Scientists have long known about Elasmotherium sibiricum. This animal, which had a single horn several feet long, is also known as the “Siberian unicorn.”
The bad news for unicorn fans is that this prehistoric animal was believed to have gone extinct 350,000 years ago. The worse news is that it didn’t look like a horse. It probably looked more like a woolly mammoth or a rhinoceros. It was about six feet tall, 15 feet long and weighed 9,000 pounds.
Nevertheless, scientists have just made a fascinating discovery about this animal. They recently uncovered an Elasmotherium skull in Kazakhstan that has been dated to 29,000 years ago. This means that Elasmotherium was still around some 300,000 years more recently than previously thought. As a result, humans and unicorns may once have lived alongside each other.
(Note: This story is not to be confused with the announcement from North Korea’s official news agency that archeologists there discovered a unicorn lair.

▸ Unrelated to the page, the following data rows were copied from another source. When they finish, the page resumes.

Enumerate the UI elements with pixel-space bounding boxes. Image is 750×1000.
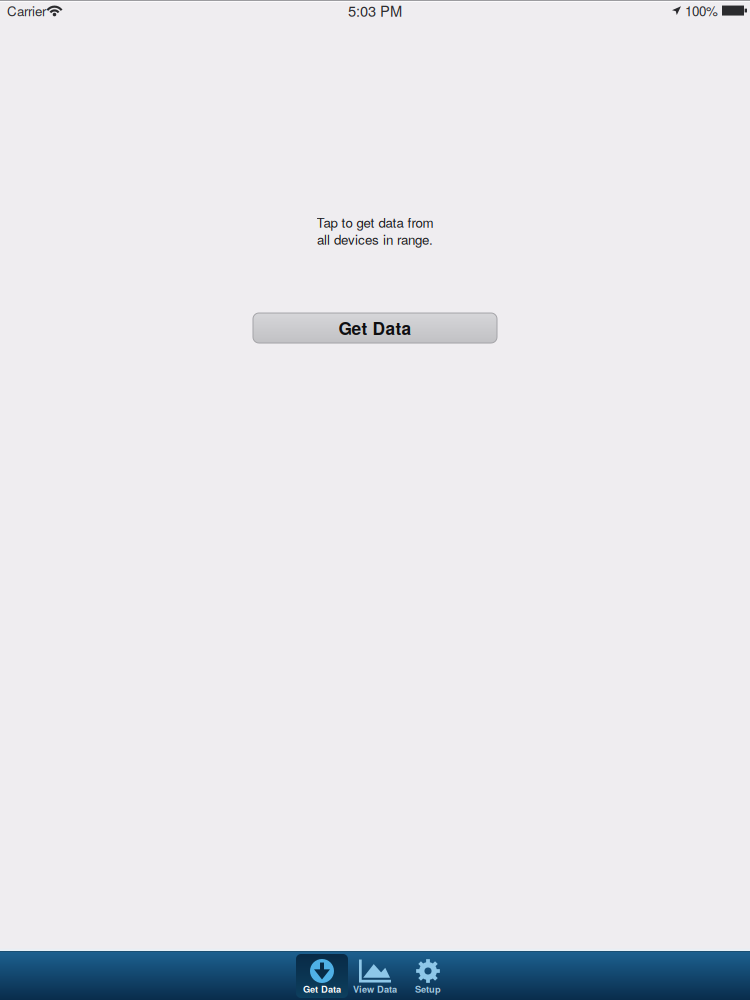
staticText: View Data <box>353 982 397 996</box>
staticText: 100% <box>685 1 718 20</box>
button[interactable]: View Data <box>349 954 401 998</box>
staticText: Tap to get data from <box>316 212 434 232</box>
staticText: Get Data <box>303 982 341 996</box>
button[interactable]: Setup <box>402 954 454 998</box>
staticText: all devices in range. <box>317 230 433 249</box>
button[interactable]: Get Data <box>296 954 348 998</box>
staticText: 5:03 PM <box>348 0 402 21</box>
button[interactable]: Get Data <box>253 313 497 343</box>
staticText: Setup <box>415 982 441 996</box>
staticText: Get Data <box>338 316 412 340</box>
staticText: Carrier <box>7 1 46 20</box>
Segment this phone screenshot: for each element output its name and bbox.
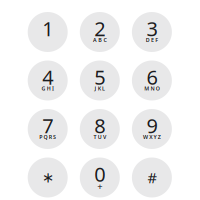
staticText: 5	[94, 64, 105, 90]
button[interactable]: 8	[80, 109, 120, 149]
button[interactable]: 1	[28, 12, 68, 52]
staticText: 6	[146, 64, 157, 90]
staticText: ABC	[93, 36, 106, 44]
staticText: 7	[42, 112, 53, 139]
button[interactable]: 2	[80, 12, 120, 52]
staticText: TUV	[94, 134, 106, 141]
staticText: GHI	[42, 85, 54, 92]
staticText: 3	[146, 15, 157, 42]
staticText: 4	[42, 64, 53, 90]
button[interactable]: 0	[80, 158, 120, 198]
staticText: #	[147, 168, 156, 187]
button[interactable]: 4	[28, 60, 68, 100]
staticText: PQRS	[39, 134, 56, 141]
button[interactable]: #	[132, 158, 172, 198]
button[interactable]: 3	[132, 12, 172, 52]
staticText: 1	[42, 15, 53, 42]
button[interactable]: ∗	[28, 158, 68, 198]
staticText: 2	[94, 15, 105, 42]
staticText: WXYZ	[143, 134, 161, 141]
button[interactable]: 5	[80, 60, 120, 100]
staticText: MNO	[144, 85, 160, 92]
staticText: +	[97, 180, 102, 193]
staticText: 9	[146, 112, 157, 139]
staticText: ∗	[42, 169, 54, 186]
button[interactable]: 6	[132, 60, 172, 100]
staticText: 0	[94, 161, 105, 187]
staticText: JKL	[94, 85, 105, 92]
button[interactable]: 9	[132, 109, 172, 149]
staticText: DEF	[146, 36, 158, 44]
staticText: 8	[94, 112, 105, 139]
button[interactable]: 7	[28, 109, 68, 149]
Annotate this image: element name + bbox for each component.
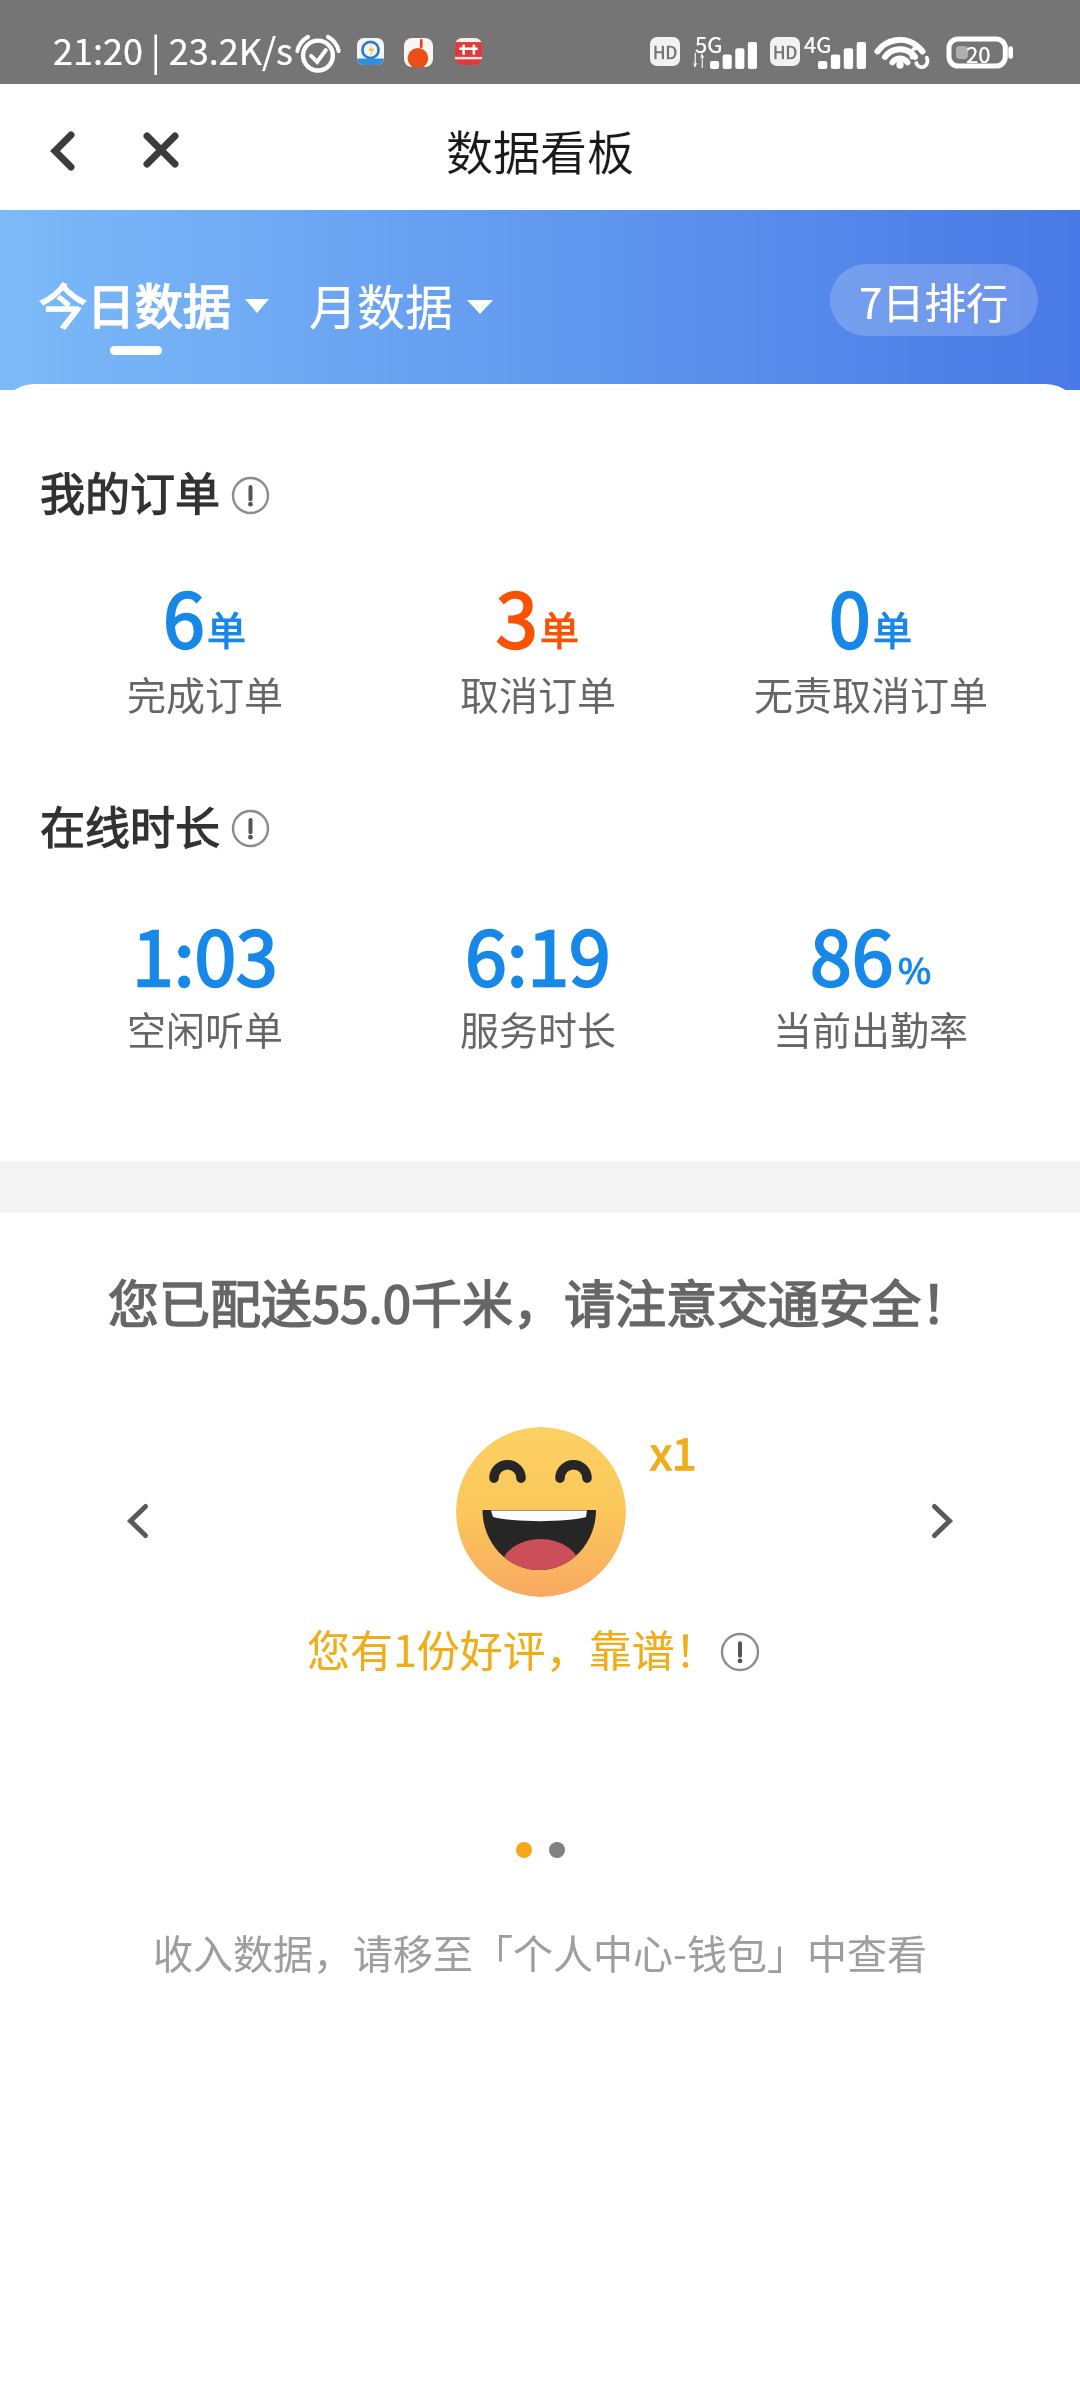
button[interactable]: Next <box>910 1489 974 1553</box>
staticText: 您已配送55.0千米，请注意交通安全！ <box>108 1264 973 1338</box>
staticText: 当前出勤率 <box>773 1000 969 1056</box>
button[interactable]: 今日数据 <box>18 260 289 346</box>
staticText: 取消订单 <box>460 665 617 721</box>
staticText: 数据看板 <box>446 115 634 183</box>
staticText: 21:20 | 23.2K/s <box>53 23 293 75</box>
staticText: 您有1份好评，靠谱！ <box>307 1617 718 1679</box>
staticText: 7日排行 <box>859 270 1009 331</box>
button[interactable]: Back <box>30 118 96 184</box>
staticText: 月数据 <box>309 269 454 339</box>
staticText: 0 <box>829 561 871 670</box>
staticText: 4G <box>804 27 832 59</box>
staticText: 在线时长 <box>40 793 221 858</box>
staticText: HD <box>653 39 678 64</box>
button[interactable]: Info <box>232 810 269 847</box>
button[interactable]: Info <box>721 1633 759 1671</box>
staticText: 86 <box>810 899 894 1008</box>
staticText: 无责取消订单 <box>754 665 989 721</box>
staticText: 6 <box>163 561 205 670</box>
staticText: 空闲听单 <box>127 1000 284 1056</box>
staticText: 单 <box>540 600 580 656</box>
staticText: 完成订单 <box>127 665 284 721</box>
staticText: 6:19 <box>465 899 611 1008</box>
staticText: 5G <box>695 27 723 59</box>
button[interactable]: 7日排行 <box>830 264 1038 336</box>
button[interactable]: Info <box>232 477 269 514</box>
staticText: 1:03 <box>132 899 278 1008</box>
button[interactable]: Close <box>128 117 194 183</box>
staticText: % <box>898 942 932 994</box>
staticText: x1 <box>650 1419 697 1483</box>
staticText: 今日数据 <box>39 268 232 338</box>
staticText: HD <box>773 39 798 64</box>
button[interactable]: 月数据 <box>288 261 513 347</box>
button[interactable]: Rating emoji <box>456 1427 626 1597</box>
staticText: 我的订单 <box>40 459 221 524</box>
staticText: 20 <box>966 37 991 68</box>
button[interactable]: Page 2 <box>539 1832 575 1868</box>
staticText: 单 <box>207 600 247 656</box>
button[interactable]: Page 1 <box>506 1832 542 1868</box>
staticText: 单 <box>873 600 913 656</box>
staticText: 3 <box>496 561 538 670</box>
button[interactable]: Previous <box>106 1489 170 1553</box>
staticText: 服务时长 <box>460 1000 617 1056</box>
staticText: 收入数据，请移至「个人中心-钱包」中查看 <box>153 1923 927 1981</box>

They knew this because the lair had a carved sign in front of it that said “Unicorn Lair.”)
Agilent has long been associated with the scientific analysis of extinct and prehistoric animals. I recently blogged about how an Agilent GC was used in the study of ancient horses.
Historically, scientists have been unable to determine how the five living species of rhinoceros evolved from each other. An international team of scientists employed a DNA-based approach to resolve the contradictory phylogenies. Using an Agilent Bioanalyzer system, they studied mitochondrial DNA fragments from several species of rhinoceros, including one extinct species and two endangered species.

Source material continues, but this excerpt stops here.